PTI Updated - November 22, 2017 at 03:09 PM.

The White House has listed arrest of David Coleman Headley, the 26/11 convict, and Afghan-American Najibullah Zazi, and thwarting their terror attack plots, as “success stories” of the secretive cyber spying plan of the United States to keep a watch on the foreign terrorists.

As such the White House maintained its support for such a program arguing that this has busted several terrorist plots, not only in the United States but also other parts of the world.

“The US intelligence community, including the FBI and NSA (National Security Agency), worked in concert to determine his relationship with al Qaeda, as well as identify any foreign or domestic terrorist links,” the White House Press Secretary, Jay Carney told reporters yesterday.

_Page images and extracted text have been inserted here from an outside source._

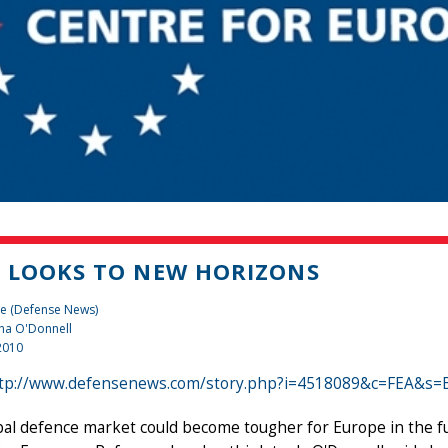
 LOOKS TO NEW HORIZONS
te (Defense News)
na O'Donnell
2010
tp://www.defensenews.com/story.php?i=4518089&c=FEA&s=
al defence market could become tougher for Europe in the fut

“The FBI tracked Zazi as he travelled to New York to meet up with co-conspirators where they were planning to conduct a terrorist attack. Zazi and his co-conspirators were subsequently arrested, and Zazi, upon indictment, pled guilty to conspiring to bomb the New York City subway system,” he said.

This plot at the time was characterised as “the most serious terrorist threat on US soil since 9/11”, Carney said.

“The government and the NSA and the FBI and all of the agencies working together were able to thwart that attack because of the tools available to them, authorised by Congress, overseen by federal judges and by Congress, as well as internally by the executive branch,” he said.

“A second plot in Chicago in October of 2009: David Coleman Headley, a Chicago business man and dual US—Pakistani citizen, was arrested by the FBI as he tried to depart from Chicago O’Hare Airport on a trip to Europe,” Carney said.